Unfortunately, he was not actually in patrol mode. He was here to deliver a summons on behalf of Cumbria Police, in respect of a speeding offence I am alleged to have committed on the M6 on 19 November last year.

Cumbria is a particularly enthusiastic user of the talivan, and - as I recall - snapped me doing 85 mph in broad daylight on a near-empty motorway. I was on my way to my daughter's wedding.

It is good to know that, when it comes to upholding the law, no expense is being spared to deal with real crime.

Sunday, July 04, 2004

North – Prisoner 7874: the story

Banged up for not paying part of my Council Tax, the media at first put me down as another "Council Tax Martyr". But getting sent to prison was not part of the plan. In this blog, I explain what happened, and why.

I don't "do" prison. For sure, I'm a campaigner, but on agriculture, fisheries and the European Union. And I have a voice. I'm a best-selling author, I've written many times for newspapers, including The Mail, and work with Christopher Booker on his weekly column in The Sunday Telegraph.

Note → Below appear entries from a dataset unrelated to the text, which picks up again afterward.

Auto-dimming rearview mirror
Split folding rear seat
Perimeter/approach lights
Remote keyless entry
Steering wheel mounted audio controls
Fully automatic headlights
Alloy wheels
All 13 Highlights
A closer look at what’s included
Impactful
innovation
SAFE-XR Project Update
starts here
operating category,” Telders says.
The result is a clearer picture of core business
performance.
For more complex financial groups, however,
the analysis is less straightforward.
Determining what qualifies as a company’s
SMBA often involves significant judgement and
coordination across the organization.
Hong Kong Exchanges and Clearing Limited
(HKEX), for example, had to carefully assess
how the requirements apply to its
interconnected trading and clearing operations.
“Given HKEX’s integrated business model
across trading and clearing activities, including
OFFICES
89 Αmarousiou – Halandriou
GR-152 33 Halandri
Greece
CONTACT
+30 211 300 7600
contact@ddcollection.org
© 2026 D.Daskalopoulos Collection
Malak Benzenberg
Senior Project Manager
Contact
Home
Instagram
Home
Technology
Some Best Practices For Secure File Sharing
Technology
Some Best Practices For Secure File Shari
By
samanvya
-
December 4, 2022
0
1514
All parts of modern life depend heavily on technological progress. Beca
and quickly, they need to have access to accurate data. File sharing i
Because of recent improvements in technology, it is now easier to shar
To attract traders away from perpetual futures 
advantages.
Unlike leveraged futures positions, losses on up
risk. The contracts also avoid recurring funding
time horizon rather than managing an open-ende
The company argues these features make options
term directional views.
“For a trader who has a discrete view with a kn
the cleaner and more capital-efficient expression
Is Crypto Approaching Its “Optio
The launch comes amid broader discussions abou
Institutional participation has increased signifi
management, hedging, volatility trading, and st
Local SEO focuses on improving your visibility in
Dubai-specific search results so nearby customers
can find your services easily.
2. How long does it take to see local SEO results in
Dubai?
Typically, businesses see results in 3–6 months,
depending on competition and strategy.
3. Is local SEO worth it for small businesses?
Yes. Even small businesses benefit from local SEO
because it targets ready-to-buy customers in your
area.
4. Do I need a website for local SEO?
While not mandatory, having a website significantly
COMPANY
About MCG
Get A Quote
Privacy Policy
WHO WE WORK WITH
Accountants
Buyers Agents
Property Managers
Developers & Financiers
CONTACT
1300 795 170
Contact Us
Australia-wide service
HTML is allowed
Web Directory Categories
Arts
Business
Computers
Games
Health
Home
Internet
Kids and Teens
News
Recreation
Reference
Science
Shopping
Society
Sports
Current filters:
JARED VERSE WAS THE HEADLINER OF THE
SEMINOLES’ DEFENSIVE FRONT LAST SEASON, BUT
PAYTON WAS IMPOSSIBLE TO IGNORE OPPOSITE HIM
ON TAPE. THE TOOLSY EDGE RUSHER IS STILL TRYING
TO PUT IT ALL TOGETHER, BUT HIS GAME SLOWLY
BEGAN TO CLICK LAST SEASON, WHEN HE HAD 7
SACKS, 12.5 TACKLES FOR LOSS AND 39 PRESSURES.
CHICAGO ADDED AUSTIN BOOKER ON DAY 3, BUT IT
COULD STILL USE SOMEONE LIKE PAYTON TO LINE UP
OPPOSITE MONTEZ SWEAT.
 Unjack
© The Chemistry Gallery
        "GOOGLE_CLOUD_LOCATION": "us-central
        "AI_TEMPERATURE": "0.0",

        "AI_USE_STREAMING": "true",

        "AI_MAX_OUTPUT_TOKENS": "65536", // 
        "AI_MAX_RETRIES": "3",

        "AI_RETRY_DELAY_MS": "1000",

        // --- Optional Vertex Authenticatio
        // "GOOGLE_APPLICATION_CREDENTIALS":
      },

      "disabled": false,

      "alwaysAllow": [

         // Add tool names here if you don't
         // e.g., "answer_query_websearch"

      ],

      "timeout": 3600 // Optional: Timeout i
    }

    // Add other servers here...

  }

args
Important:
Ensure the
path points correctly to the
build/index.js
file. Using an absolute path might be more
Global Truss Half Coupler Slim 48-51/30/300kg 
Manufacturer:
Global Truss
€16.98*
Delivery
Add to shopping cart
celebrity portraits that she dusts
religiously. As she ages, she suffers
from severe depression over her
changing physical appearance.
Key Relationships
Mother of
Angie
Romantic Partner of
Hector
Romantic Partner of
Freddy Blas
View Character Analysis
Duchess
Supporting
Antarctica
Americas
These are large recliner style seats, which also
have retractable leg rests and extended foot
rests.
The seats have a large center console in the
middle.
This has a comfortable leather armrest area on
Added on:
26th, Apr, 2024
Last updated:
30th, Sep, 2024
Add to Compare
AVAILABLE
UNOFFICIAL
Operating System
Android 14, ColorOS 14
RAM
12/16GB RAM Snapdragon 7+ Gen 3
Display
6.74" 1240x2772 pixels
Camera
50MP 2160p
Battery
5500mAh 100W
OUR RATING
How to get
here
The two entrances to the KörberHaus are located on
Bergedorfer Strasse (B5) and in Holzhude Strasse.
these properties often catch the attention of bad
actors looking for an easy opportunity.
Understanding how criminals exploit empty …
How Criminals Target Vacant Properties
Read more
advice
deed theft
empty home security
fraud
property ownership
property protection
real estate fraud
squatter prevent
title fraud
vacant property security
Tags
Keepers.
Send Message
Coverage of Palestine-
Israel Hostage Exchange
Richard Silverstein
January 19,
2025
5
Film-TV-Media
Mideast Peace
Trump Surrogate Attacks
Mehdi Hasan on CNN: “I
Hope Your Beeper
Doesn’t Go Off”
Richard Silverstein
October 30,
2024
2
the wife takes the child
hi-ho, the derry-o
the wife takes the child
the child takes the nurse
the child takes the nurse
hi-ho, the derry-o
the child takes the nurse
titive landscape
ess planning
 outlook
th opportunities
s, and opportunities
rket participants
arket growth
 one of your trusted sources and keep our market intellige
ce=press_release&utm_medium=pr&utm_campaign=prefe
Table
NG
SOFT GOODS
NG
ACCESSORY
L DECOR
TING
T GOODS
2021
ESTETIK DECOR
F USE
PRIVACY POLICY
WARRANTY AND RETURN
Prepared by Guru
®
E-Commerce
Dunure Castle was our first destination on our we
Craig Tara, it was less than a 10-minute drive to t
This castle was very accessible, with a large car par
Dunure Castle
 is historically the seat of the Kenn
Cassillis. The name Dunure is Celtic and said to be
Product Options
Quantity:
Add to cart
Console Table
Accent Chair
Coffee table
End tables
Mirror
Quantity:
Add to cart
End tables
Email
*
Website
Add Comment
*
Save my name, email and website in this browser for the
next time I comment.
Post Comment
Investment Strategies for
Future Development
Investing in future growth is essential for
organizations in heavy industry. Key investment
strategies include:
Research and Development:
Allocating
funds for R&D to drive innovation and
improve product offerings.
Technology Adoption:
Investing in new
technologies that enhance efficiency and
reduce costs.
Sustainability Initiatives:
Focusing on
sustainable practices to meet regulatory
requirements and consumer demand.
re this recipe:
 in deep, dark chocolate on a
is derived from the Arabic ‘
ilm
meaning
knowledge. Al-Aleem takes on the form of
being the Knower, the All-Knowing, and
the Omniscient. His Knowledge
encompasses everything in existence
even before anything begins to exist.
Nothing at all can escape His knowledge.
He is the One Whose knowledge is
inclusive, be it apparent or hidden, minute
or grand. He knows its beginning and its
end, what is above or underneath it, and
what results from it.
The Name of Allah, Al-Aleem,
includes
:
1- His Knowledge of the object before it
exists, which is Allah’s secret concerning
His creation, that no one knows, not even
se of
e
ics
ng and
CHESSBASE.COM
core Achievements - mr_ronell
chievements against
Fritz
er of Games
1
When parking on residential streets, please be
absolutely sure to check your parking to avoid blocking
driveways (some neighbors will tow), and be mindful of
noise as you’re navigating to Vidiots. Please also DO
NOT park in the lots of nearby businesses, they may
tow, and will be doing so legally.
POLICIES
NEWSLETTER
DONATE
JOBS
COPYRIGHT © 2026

I've done television, radio – the rest. And I work as a Parliamentary advisor for the shadow agriculture team. You want questions in Parliament – I’m your man. For my shadow ministers, I've drafted over 700 in the last six month.

But I don't abuse my position. If I have a personal problem, I sort it without trying to pull strings. All I wanted a sensible magistrate to deal with a series of official stupidities that were spiralling out of control, so I could get back to work. Instead, as chairman of the Bench, I got Brian Venables. Instead of common sense, I got fourteen days in Armley Prison in Leeds.

So how did this crazy situation happen?

Our house, where I and my wife Mary have lived for the past 20 years, is in a quiet suburb of Bradford. At least it used to be quiet. But we have now been burgled five times over the last four years.

What is more, virtually every house in the street has been “done”, many more than once. My elderly neighbour across the road was mugged on her front doorstep, in broad daylight.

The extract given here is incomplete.